The notorious hacker group Lapsus$ has been making headlines over the past year with high-profile cyber attacks against major tech companies. But one of their members, 18-year-old Arion Kurtaj, is now facing consequences for his involvement.
Kurtaj was recently sentenced to an indefinite hospital order in connection with leaks of clips from the forthcoming Grand Theft Auto 6 game.
Who is Arion Kurtaj?
Kurtaj is an 18-year-old hacker with autism from Oxford, UK. He was a key member of the international hacking group Lapsus$, which conducted cyber attacks against companies like Uber, Nvidia, and Rockstar Games.
As part of Lapsus$, Kurtaj participated in hacks that ended up costing targeted companies close to $10 million in damages. But his most infamous hack was on Rockstar Games, the developer behind the popular Grand Theft Auto franchise. Despite having his equipment confiscated while out on bail, Kurtaj managed to breach Rockstar's systems using just a hotel TV and an Amazon Firestick - BBC reported.
The GTA 6 Leak
Kurtaj gained access to Rockstar's Slack messaging system and stole 90 clips of the unreleased GTA 6 game that was under development. He threatened to release the source code if the company did not contact him. Kurtaj then leaked the gameplay clips on a hacking forum under the username "TeaPotUberHacker."
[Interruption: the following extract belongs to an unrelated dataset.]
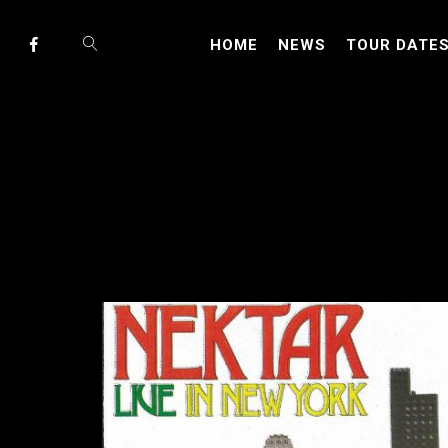
HOME
NEWS
TOUR DATE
This brazen attack, which generated a lot of buzz when the leaks emerged online, ended up costing Rockstar Games over $5 million according to their own estimates.
Due to Kurtaj's acute autism, he was deemed unfit to stand trial. So the jury was asked to determine if he committed the criminal acts rather than whether he did so intentionally.
In the sentencing hearing, Kurtaj's defense attorney argued that the now released GTA 6 trailer's success showed the hack did not seriously harm Rockstar. But the judge maintained there were real victims impacted by the broader pattern of Lapsus$ attacks.
Ultimately, Kurtaj received an indefinite hospital order. He will remain in a secure hospital unless doctors no longer see him as a danger to the public based on his advanced hacking skills.
Kurtaj was not the only Lapsus$ member brought to justice. A 17-year-old partner was also convicted for assisting with hacks against companies like Nvidia and BT/EE. He received an 18-month youth rehabilitation order.
These sentences are the first convictions of Lapsus$ members, but authorities believe others remain at large. The group's bold attacks shocked the cybersecurity world and prompted warnings about the threat of young, skilled hackers.
Lapsus$ relied on both technical means and social engineering tactics to infiltrate corporations like Microsoft. Security experts have called for companies to strengthen their defenses in response.
The investigations into Lapsus$ are still ongoing. And the full scope of what data or funds they have stolen remains unknown.
But the convictions of Kurtaj and his 17-year old accomplice show that to age remains no barrier to facing consequences for cybercrime. As hacking skills and tools continue to proliferate to younger generations, defending against these threats may prove one of the biggest challenges in online security.